Economy and job gains expected
Consumers reported much more favorable assessments of the national economy. Favorable economic developments were cited by 57% of mentions in March, up from 38% last month. For the first time in the past year, more consumers expected good rather than bad times in the national economy during the year ahead, a significant improvement from last month when negative prospects were held by the majority. Expected job gains were a critical component, with continued declines in the jobless rate anticipated by nearly half of all consumers.

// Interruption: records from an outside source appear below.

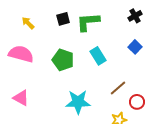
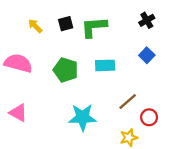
yellow arrow: (28, 23) -> (35, 26), moved
cyan rectangle: (98, 56) -> (105, 65), turned -60

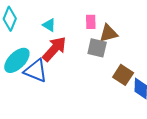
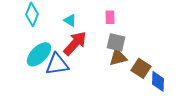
brown triangle: (108, 33) -> (118, 57), moved
blue triangle: (36, 71) -> (57, 64), turned -30

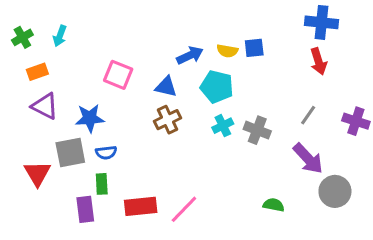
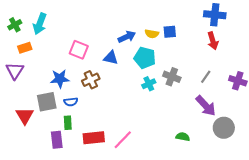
cyan arrow: (60, 36) -> (40, 24), size x1.5
purple triangle: (45, 106) -> (15, 71), moved, turned 36
brown cross: (167, 120) -> (91, 80), moved
gray cross: (257, 130) -> (172, 77), moved

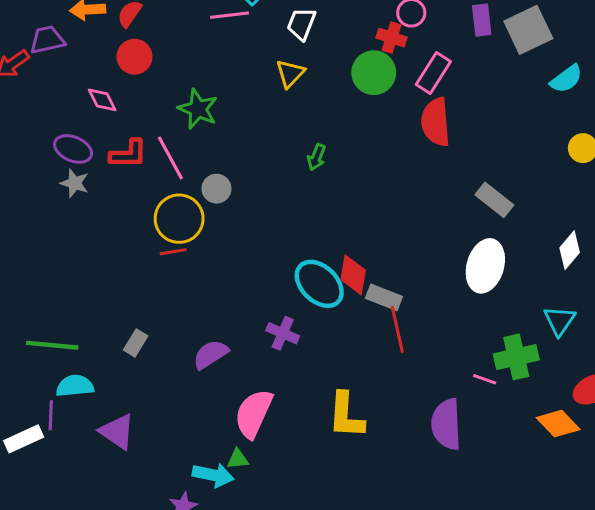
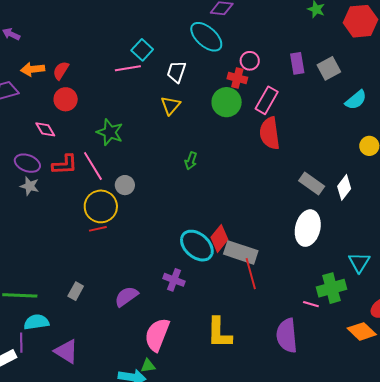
gray square: (528, 30) -> (329, 68), size x0.7
white diamond: (570, 250) -> (344, 187), moved
red diamond: (353, 275) -> (219, 238), turned 32
gray rectangle: (384, 297) -> (241, 252), size x1.4

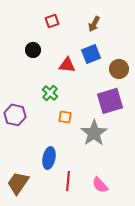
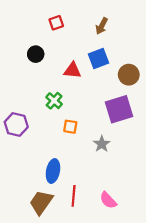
gray star: (94, 133) -> (102, 144), size x0.6
brown trapezoid: (18, 183) -> (41, 202), moved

Personal finances remain weak
Despite anticipated stimulus payments, a stronger economy, job gains, and increases in home and stock values, few consumers reported improved financial expectations—just 33% in March, down from 36% last month, and just above the May 2020 low of 32%. When asked about expected income gains during the year ahead, the overall figure fell to 1.1% from last month’s 1.5%. Inflation-adjusted income expectations were the lowest in March since January 2017 due to a widely anticipated but relatively modest increase in inflation in the months ahead.
Consumer Sentiment Index
The Consumer Sentiment Index was 84.9 in the March 2021 survey, up from 76.8 in February. Although just below last March’s 89.1, it was substantially ahead of the April 2020 low of 71.8. The Expectations component posted a sizable gain to 79.7 from last month’s 70.7, and the Current Conditions Index rose to 93.0, up from last month’s 86.2.
About the surveys
The Surveys of Consumers is a rotating panel survey based on a nationally representative sample that gives each household in the coterminous U.S. an equal probability of being selected. Interviews are conducted throughout the month by telephone. The minimum monthly change required for significance at the 95% level in the Sentiment Index is 4.8 points; for the Current and Expectations Index, the minimum is 6 points.